PROBLEM STATEMENT
Without the pictures, copy the entries below word for word.

Stored records
------------

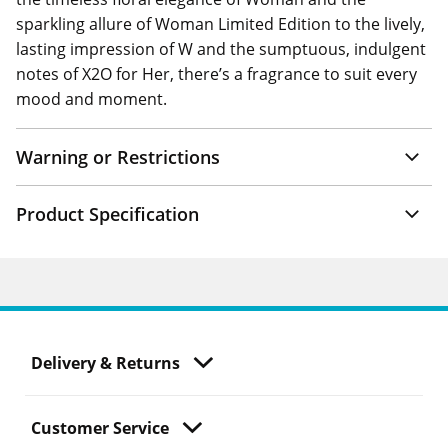
sparkling allure of Woman Limited Edition to the lively,
lasting impression of W and the sumptuous, indulgent
notes of X2O for Her, there’s a fragrance to suit every
mood and moment.
Warning or Restrictions
Product Specification
Delivery & Returns
Customer Service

------------

SOLUTION FOR THIS EXERCISE
sparkling allure of Woman Limited Edition to the lively,
lasting impression of W and the sumptuous, indulgent
notes of X2O for Her, there’s a fragrance to suit every
mood and moment.
Warning or Restrictions
Product Specification
Delivery & Returns
Customer Service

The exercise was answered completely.